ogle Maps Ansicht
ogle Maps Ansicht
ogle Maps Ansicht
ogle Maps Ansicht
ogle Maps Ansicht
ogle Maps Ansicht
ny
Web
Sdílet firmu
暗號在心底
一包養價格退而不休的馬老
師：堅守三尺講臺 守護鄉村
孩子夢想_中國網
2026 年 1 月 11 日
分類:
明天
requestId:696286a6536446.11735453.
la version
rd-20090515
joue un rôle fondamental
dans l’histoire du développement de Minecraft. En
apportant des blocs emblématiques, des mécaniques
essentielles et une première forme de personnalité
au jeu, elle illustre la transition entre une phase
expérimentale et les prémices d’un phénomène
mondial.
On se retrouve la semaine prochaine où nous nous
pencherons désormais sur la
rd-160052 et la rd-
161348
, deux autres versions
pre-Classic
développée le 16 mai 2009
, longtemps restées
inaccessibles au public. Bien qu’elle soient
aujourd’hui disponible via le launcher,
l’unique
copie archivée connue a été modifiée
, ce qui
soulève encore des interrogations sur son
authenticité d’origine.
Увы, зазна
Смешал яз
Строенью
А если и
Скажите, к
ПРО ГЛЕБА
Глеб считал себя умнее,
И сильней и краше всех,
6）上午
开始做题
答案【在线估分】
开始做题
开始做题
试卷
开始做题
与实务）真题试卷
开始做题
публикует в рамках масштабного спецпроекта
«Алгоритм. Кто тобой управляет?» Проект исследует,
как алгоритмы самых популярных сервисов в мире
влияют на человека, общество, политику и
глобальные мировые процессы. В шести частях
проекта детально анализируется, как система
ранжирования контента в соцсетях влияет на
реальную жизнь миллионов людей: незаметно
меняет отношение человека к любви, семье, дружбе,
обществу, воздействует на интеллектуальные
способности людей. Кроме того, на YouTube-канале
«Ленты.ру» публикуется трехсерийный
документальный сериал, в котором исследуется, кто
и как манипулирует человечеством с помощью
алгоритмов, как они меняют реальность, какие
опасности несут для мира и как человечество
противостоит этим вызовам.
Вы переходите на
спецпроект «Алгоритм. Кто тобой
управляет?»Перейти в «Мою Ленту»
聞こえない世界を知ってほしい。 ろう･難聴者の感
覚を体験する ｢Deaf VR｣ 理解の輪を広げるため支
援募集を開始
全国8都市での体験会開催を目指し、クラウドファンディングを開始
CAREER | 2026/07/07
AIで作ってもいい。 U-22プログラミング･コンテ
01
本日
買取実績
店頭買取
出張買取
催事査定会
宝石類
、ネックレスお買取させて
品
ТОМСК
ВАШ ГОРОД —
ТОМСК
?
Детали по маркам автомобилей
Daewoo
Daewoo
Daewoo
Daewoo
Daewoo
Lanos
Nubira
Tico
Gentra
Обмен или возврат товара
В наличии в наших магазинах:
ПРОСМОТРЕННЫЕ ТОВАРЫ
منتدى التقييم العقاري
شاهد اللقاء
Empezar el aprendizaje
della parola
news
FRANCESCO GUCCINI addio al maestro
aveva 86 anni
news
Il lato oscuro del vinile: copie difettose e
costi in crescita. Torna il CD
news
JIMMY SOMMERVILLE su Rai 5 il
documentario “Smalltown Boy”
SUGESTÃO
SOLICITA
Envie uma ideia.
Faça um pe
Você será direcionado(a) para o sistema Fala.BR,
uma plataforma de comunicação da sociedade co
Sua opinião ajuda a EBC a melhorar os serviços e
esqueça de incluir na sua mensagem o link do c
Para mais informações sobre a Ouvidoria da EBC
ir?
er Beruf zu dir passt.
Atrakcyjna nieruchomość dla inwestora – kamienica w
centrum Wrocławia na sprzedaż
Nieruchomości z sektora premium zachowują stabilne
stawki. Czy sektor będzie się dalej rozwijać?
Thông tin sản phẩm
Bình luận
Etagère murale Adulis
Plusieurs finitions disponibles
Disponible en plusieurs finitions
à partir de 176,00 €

> [Your objective] The lines needed are those in the data above that hold the string "людей"; copy each of them.

> [Response box]
реальную жизнь миллионов людей: незаметно
способности людей. Кроме того, на YouTube-канале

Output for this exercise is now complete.